• _What the exercise asks_
Please repeat exactly the lines below from the line with "Lazer Kaynak" to the line with "奨成、護摩行の前にやることあるだろう、大谷のアレとか", including both, and leave out every picture.

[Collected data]
◆ ◆ ◆ ◆ ◆
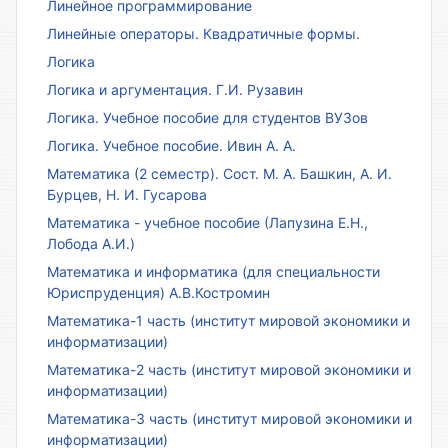
Линейное программирование
Линейные операторы. Квадратичные формы.
Логика
Логика и аргументация. Г.И. Рузавин
Логика. Учебное пособие для студентов ВУЗов
Логика. Учебное пособие. Ивин А. А.
Математика (2 семестр). Сост. М. А. Башкин, А. И.
Бурцев, Н. И. Гусарова
Математика - учебное пособие (Лапузина Е.Н.,
Лобода А.И.)
Математика и информатика (для специальности
Юриспруденция) А.В.Костромин
Математика-1 часть (институт мировой экономики и
информатизации)
Математика-2 часть (институт мировой экономики и
информатизации)
Математика-3 часть (институт мировой экономики и
информатизации)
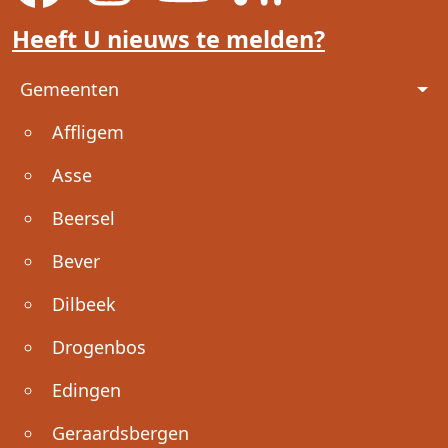
Heeft U nieuws te melden?
Voet
Gemeenten
Affligem
Asse
Beersel
Bever
Dilbeek
Drogenbos
Edingen
Geraardsbergen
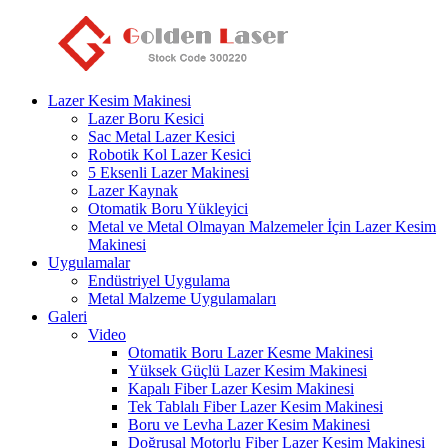
Lazer Kesim Makinesi
Lazer Boru Kesici
Sac Metal Lazer Kesici
Robotik Kol Lazer Kesici
5 Eksenli Lazer Makinesi
Lazer Kaynak
Otomatik Boru Yükleyici
Metal ve Metal Olmayan Malzemeler İçin Lazer Kesim
Makinesi
Uygulamalar
Endüstriyel Uygulama
Metal Malzeme Uygulamaları
Galeri
Video
Otomatik Boru Lazer Kesme Makinesi
Yüksek Güçlü Lazer Kesim Makinesi
Kapalı Fiber Lazer Kesim Makinesi
Tek Tablalı Fiber Lazer Kesim Makinesi
Boru ve Levha Lazer Kesim Makinesi
Doğrusal Motorlu Fiber Lazer Kesim Makinesi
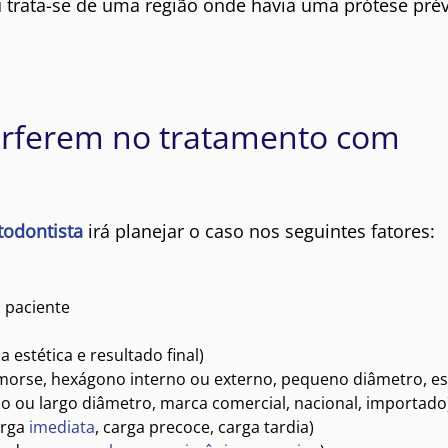
 trata-se de uma região onde havia uma prótese prév
terferem no tratamento com
todontista
irá planejar o caso nos seguintes fatores:
 paciente
 estética e resultado final)
orse, hexágono interno ou externo, pequeno diâmetro, est
o ou largo diâmetro, marca comercial, nacional, importado
arga
imediata
, carga precoce, carga tardia)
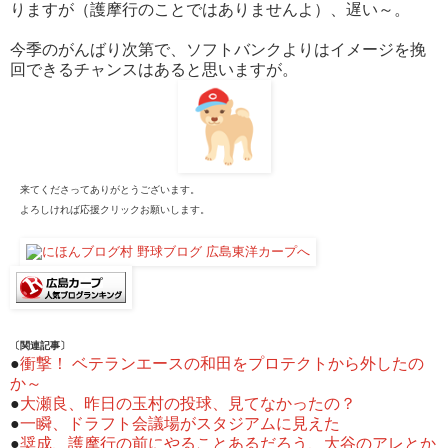
りますが（護摩行のことではありませんよ）、遅い～。
今季のがんばり次第で、ソフトバンクよりはイメージを挽
回できるチャンスはあると思いますが。
来てくださってありがとうございます。
よろしければ応援クリックお願いします。
〔関連記事〕
●
衝撃！ ベテランエースの和田をプロテクトから外したの
か～
●
大瀬良、昨日の玉村の投球、見てなかったの？
●
一瞬、ドラフト会議場がスタジアムに見えた
●
奨成、護摩行の前にやることあるだろう、大谷のアレとか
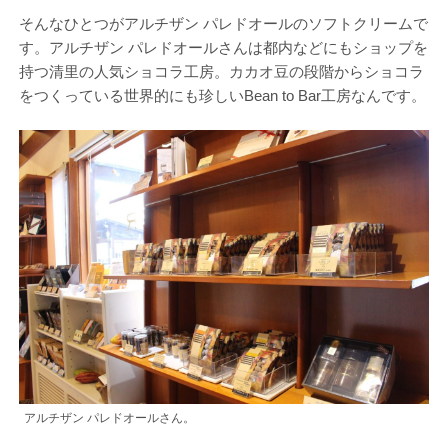
そんなひとつがアルチザン パレドオールのソフトクリームで
す。アルチザン パレドオールさんは都内などにもショップを
持つ清里の人気ショコラ工房。カカオ豆の段階からショコラ
をつくっている世界的にも珍しいBean to Bar工房なんです。
アルチザン パレドオールさん。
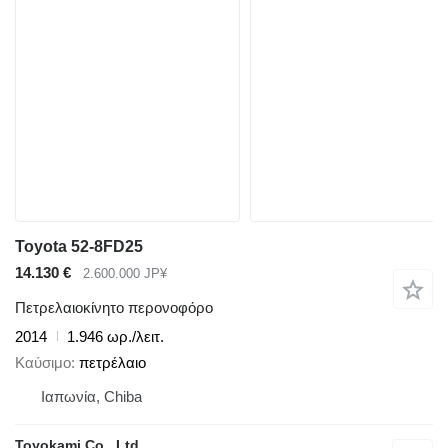
Toyota 52-8FD25
14.130 €
2.600.000 JP¥
Πετρελαιοκίνητο περονοφόρο
2014
1.946 ωρ./λειτ.
Καύσιμο
πετρέλαιο
Ιαπωνία, Chiba
Toyokami Co., Ltd.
◆ ◆ ◆ ◆ ◆
• _Response to this task_
Lazer Kaynak
Otomatik Boru Yükleyici
Metal ve Metal Olmayan Malzemeler İçin Lazer Kesim
Makinesi
Uygulamalar
Endüstriyel Uygulama
Metal Malzeme Uygulamaları
Galeri
Video
Otomatik Boru Lazer Kesme Makinesi
Yüksek Güçlü Lazer Kesim Makinesi
Kapalı Fiber Lazer Kesim Makinesi
Tek Tablalı Fiber Lazer Kesim Makinesi
Boru ve Levha Lazer Kesim Makinesi
Doğrusal Motorlu Fiber Lazer Kesim Makinesi
 trata-se de uma região onde havia uma prótese prév
terferem no tratamento com
todontista
irá planejar o caso nos seguintes fatores:
 paciente
 estética e resultado final)
orse, hexágono interno ou externo, pequeno diâmetro, est
o ou largo diâmetro, marca comercial, nacional, importado
arga
imediata
, carga precoce, carga tardia)
りますが（護摩行のことではありませんよ）、遅い～。
今季のがんばり次第で、ソフトバンクよりはイメージを挽
回できるチャンスはあると思いますが。
来てくださってありがとうございます。
よろしければ応援クリックお願いします。
〔関連記事〕
●
衝撃！ ベテランエースの和田をプロテクトから外したの
か～
●
大瀬良、昨日の玉村の投球、見てなかったの？
●
一瞬、ドラフト会議場がスタジアムに見えた
●
奨成、護摩行の前にやることあるだろう、大谷のアレとか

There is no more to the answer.